The complainant was awarded what he would have received as a redundancy payment, €12,000. The complainant asserted that five other colleagues have made similar claims.
Why is this case of interest?
- This is a useful reminder to consider objective justification whenever a decision is being taken on the basis of a person’s age.
- Another issue that might be worth considering is that amendments to contracts of employment may be considered agreed by acquiescence and in this case the complainant received the new contract detailing a retirement age in 2008 and he took no action. A different view might be taken if it is accepted that a failure to object or to indicate non-agreement could be interpreted as the complainant having agreed to the new contract thereby removing the right to complain.
- The Equality Officer considered the High Court decision in Donnellan v The Minister for Justice but is unclear whether the Labour Court finding in the Hospira case that section 34(4) is an absolute defence to an employer was argued or considered.
Read the full case: http://bit.ly/1nJT0Qv
2. DEC-E2014-036, Rothwell v HSE
Issues: Victimisation, Protected Act, Issue of investigation report not adverse treatment
This case was not upheld by the Equality Officer but it may be of some interest to those involved in workplace investigations. The complainant made a number of allegations spanning some time prior to the lodgement of her complaint. The Equality Officer decided to address the complaints in accordance with Hurley v Cork VEC by assessing whether any of the alleged incidents that took place within the six months before the claim was made were discriminatory. The complainant presented the issuing of the report on her internal complaint pursuant to the Dignity at Work Policy as the only alleged unlawful treatment of her. However, the complainant was unable to indicate what protected act, in accordance with section 74(2), she had performed. On that basis the Equality Officer found her complaint could not succeed.

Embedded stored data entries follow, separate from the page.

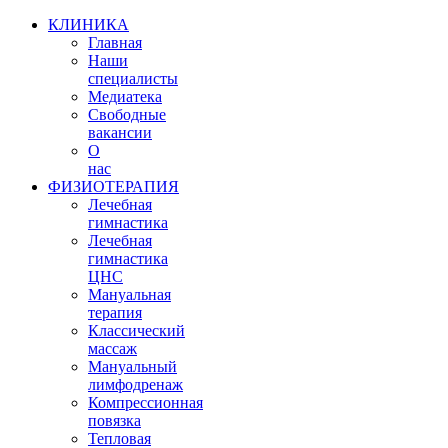
КЛИНИКА
Главная
Наши
специалисты
Медиатека
Свободные
вакансии
О
нас
ФИЗИОТЕРАПИЯ
Лечебная
гимнастика
Лечебная
гимнастика
ЦНС
Мануальная
терапия
Классический
массаж
Мануальный
лимфодренаж
Компрессионная
повязка
Тепловая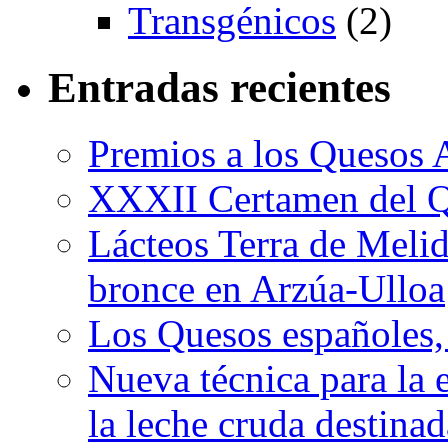
Transgénicos
(2)
Entradas recientes
Premios a los Quesos 
XXXII Certamen del Q
Lácteos Terra de Melide
bronce en Arzúa-Ulloa
Los Quesos españoles,
Nueva técnica para la 
la leche cruda destina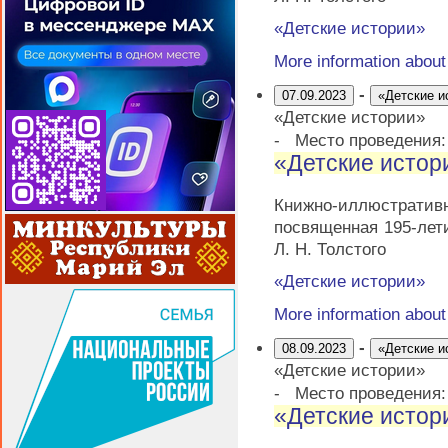
«Детские истории»
More information abou
-
07.09.2023
«Детские и
«Детские истории»
-
Место проведения
«Детские истор
Книжно-иллюстрати
посвященная 195-лет
Л. Н. Толстого
«Детские истории»
More information abou
-
08.09.2023
«Детские и
«Детские истории»
-
Место проведения
«Детские истор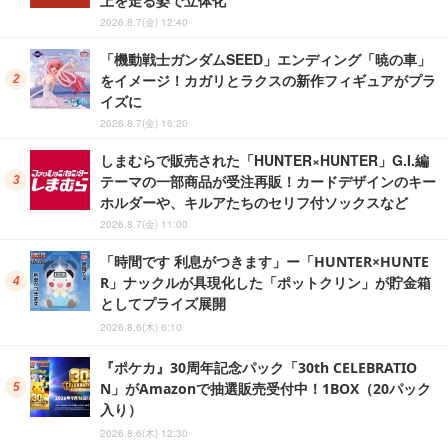
上を走る姿で立体化
2026.8.7(金) 12:40
「機動戦士ガンダムSEED」エンディング「暁の車」
をイメージ！カガリとラクスの新作フィギュアがプラ
イズに
2026.8.7(金) 16:20
しまむらで販売された「HUNTER×HUNTER」G.I.編
テーマの一部商品が受注再販！カードデザインのキー
ホルダーや、キルアたちのセリフ付ソックスなど
2026.8.7(金) 11:00
「時間です 利息がつきます」ー「HUNTER×HUNTE
R」ナックルが具現化した「ポットクリン」が貯金箱
としてプライズ展開
2026.8.6(木) 6:10
『ポケカ』30周年記念パック「30th CELEBRATIO
N」がAmazonで抽選販売受付中！1BOX（20パック
入り）
2026.8.6(木) 12:30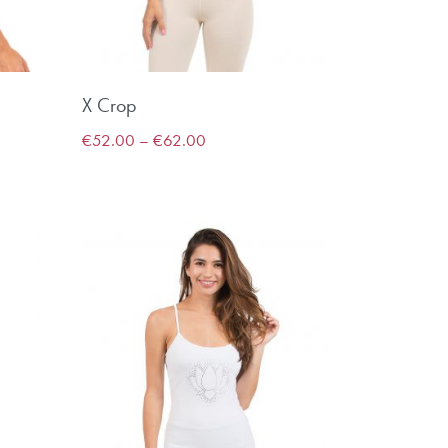
X Crop
€
52.00
–
€
62.00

However, in an obiter comment he went on to say that he agreed with the respondent’s argument “that issuing the conclusions of an investigation process conducted in accordance with its Dignity at Work Policy cannot amount to adverse treatment of the complainant … merely because she disagrees with those conclusions, particularly in circumstances where she accepts that the investigation process was conducted in an appropriate manner consistent with the Policy and the investigators acted with probity and respect.”

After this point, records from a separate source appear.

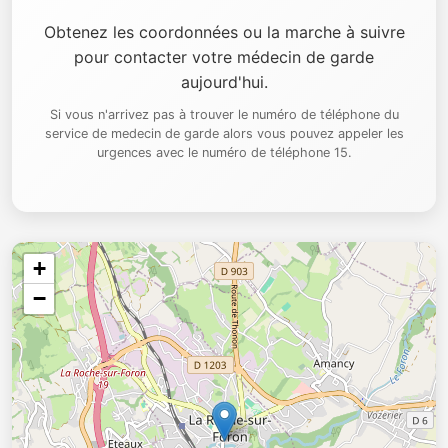
Obtenez les coordonnées ou la marche à suivre
pour contacter votre médecin de garde
aujourd'hui.
Si vous n'arrivez pas à trouver le numéro de téléphone du
service de medecin de garde alors vous pouvez appeler les
urgences avec le numéro de téléphone 15.
+
−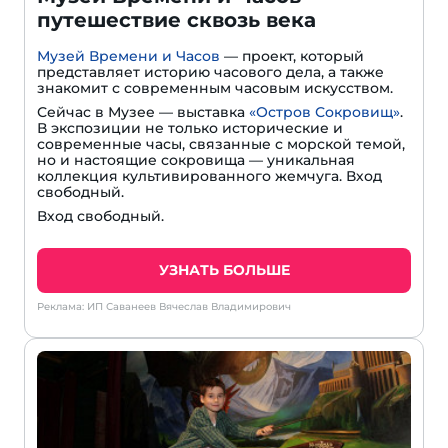
путешествие сквозь века
Музей Времени и Часов
— проект, который
представляет историю часового дела, а также
знакомит с современным часовым искусством.
Сейчас в Музее — выставка
«Остров Сокровищ»
.
В экспозиции не только исторические и
современные часы, связанные с морской темой,
но и настоящие сокровища — уникальная
коллекция культивированного жемчуга. Вход
свободный.
Вход свободный.
УЗНАТЬ БОЛЬШЕ
Реклама: ИП Саванеев Вячеслав Владимирович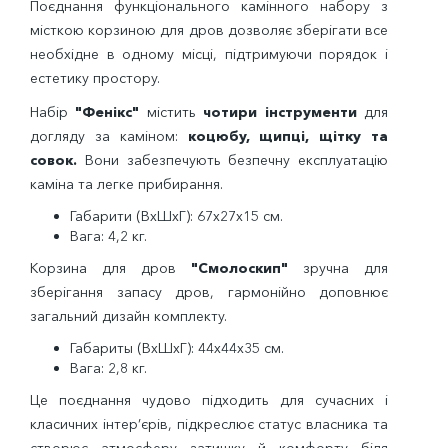
Поєднання функціонального камінного набору з
місткою корзиною для дров дозволяє зберігати все
необхідне в одному місці, підтримуючи порядок і
естетику простору.
Набір
"Фенікс"
містить
чотири інструменти
для
догляду за каміном:
коцюбу, щипці, щітку та
совок.
Вони забезпечують безпечну експлуатацію
каміна та легке прибирання.
Габарити (ВхШхГ): 67х27х15 см.
Вага: 4,2 кг.
Корзина для дров
"Смолоскип"
зручна для
зберігання запасу дров, гармонійно доповнює
загальний дизайн комплекту.
Габариты (ВхШхГ): 44х44х35 см.
Вага: 2,8 кг.
Це поєднання чудово підходить для сучасних і
класичних інтер’єрів, підкреслює статус власника та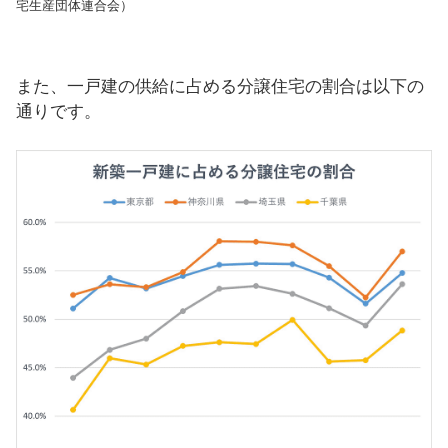
宅生産団体連合会）
また、一戸建の供給に占める分譲住宅の割合は以下の
通りです。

Why is this case of interest?
- It underpins the requirement for a complainant to have performed a protected act before a claim of victimisation is successful.
- The issue of an investigation report would be unlikely to be considered victimisation.

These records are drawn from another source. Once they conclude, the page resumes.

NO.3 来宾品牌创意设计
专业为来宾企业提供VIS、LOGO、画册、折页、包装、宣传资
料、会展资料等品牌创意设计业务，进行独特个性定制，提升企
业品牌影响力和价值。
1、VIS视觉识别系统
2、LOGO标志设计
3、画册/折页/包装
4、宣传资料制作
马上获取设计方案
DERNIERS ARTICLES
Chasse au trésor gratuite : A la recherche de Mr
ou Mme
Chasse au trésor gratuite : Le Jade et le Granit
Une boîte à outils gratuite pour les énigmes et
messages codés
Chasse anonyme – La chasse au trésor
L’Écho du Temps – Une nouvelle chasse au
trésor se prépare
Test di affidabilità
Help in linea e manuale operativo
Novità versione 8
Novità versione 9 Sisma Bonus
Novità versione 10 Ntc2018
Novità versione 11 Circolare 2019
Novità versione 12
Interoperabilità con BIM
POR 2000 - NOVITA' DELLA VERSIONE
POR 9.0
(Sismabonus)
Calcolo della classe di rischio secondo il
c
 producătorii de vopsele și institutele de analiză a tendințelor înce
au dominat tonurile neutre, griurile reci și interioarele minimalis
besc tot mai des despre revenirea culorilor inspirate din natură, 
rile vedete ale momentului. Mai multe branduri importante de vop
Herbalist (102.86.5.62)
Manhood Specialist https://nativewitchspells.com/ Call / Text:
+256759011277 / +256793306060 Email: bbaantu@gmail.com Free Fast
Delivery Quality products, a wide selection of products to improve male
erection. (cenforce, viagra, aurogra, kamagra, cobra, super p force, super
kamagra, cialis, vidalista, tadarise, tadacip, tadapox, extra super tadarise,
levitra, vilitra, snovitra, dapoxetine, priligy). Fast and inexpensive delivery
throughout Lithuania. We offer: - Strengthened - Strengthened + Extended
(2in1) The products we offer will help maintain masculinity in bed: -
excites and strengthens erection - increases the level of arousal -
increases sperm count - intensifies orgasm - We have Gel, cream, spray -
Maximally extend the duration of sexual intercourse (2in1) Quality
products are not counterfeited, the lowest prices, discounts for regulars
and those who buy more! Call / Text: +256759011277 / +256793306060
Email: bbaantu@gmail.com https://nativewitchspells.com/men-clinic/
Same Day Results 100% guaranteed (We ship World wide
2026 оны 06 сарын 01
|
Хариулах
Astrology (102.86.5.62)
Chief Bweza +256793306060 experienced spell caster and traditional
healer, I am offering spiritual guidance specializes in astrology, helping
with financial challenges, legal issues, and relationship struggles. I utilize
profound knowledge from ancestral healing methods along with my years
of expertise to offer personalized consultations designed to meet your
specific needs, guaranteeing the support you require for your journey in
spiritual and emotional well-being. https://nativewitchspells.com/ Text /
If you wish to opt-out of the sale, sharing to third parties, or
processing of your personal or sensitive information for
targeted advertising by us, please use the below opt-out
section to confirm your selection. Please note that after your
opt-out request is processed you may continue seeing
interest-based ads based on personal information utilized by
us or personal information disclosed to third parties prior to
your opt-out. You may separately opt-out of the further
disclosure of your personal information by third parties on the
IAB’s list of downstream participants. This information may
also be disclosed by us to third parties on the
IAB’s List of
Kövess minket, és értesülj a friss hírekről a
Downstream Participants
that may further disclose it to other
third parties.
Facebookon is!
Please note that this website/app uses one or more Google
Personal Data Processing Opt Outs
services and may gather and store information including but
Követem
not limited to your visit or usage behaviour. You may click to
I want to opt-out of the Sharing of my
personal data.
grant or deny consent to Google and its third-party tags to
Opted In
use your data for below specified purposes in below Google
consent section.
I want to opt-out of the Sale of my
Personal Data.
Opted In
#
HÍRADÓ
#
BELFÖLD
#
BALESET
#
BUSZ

Read the full case: http://bit.ly/1plKL3P
3. DEC-E2014-039, Dempsey v NUI Galway
Issues: Gender, Family Status, Disability, contract of employment, conditions of employment, time limits
This is a lengthy decision with a relatively complex timeline relating to the employment of the complainant by the respondent on a number of rolling contracts from 1994 including one in the role of lecturer. Once categorized as a lecturer one has entitlements to attend Faculty meetings and to vote. The complainant had these entitlements for a period but they were subsequently removed by virtue of subsequent contracts changing her status. When she was made permanent by virtue of the number of fixed term contracts and the operation of law she asserts that her role was the reduced to the position of teacher/university teacher.
There is lengthy consideration of the timeliness of the complaint and the Equality Officer ultimately found that the terms of the complainant’s contracts were discriminatory and any conditions of employment which flowed from it contributed to the ongoing discrimination of the complainant. As the complainant’s role was ‘teacher’ and not lecturer’ at the time of her complaint the Equality Officer found that the complaint was within time and that she had jurisdiction to hear it.
The complainant asserted that she was required to work while on maternity leave which the Equality Officer upheld as discriminatory on the gender ground. The Equality Officer also accepted that the complainant had a disability and that while the complainant was on sick leave the continuation of her contract was under threat due to her sick leave absence. She was satisfied the complainant had no option but to sign the new contract and she found that a person without a disability would not have been similarly treated.
The Equality Officer noted the “very significant gender imbalance between male and female lecturers in the Engineering Department”. She also noted that no other lecturer had their contract changed in similar circumstances. It is the combination of these two points that ground the claim on the gender ground. She found that the complainant raised an inference of discrimination on the gender and disability grounds in relation to the terms of the contract. The Equality Officer found that the complainant “had to confront and challenge an evolving interpretation of the contract by her superiors over a period of time and this diminished her professional status within the Department”. It appears that the Equality Officer found that, although the complainant’s contracts changed, the discriminatory terms in the contracts continued each time she was given a new contract but not restored to her previous lecturer status. The fact that the post was never advertised was also an issue as advertising the position as permanent is a route to being made permanent as a lecturer.
When on 5 December 2008 the complainant was invited to a faculty meeting but could not vote because her conditions of employment had been changed by the teacher contract the Equality Officer was satisfied that this constituted less favourable treatment flowing from the discriminatory contract.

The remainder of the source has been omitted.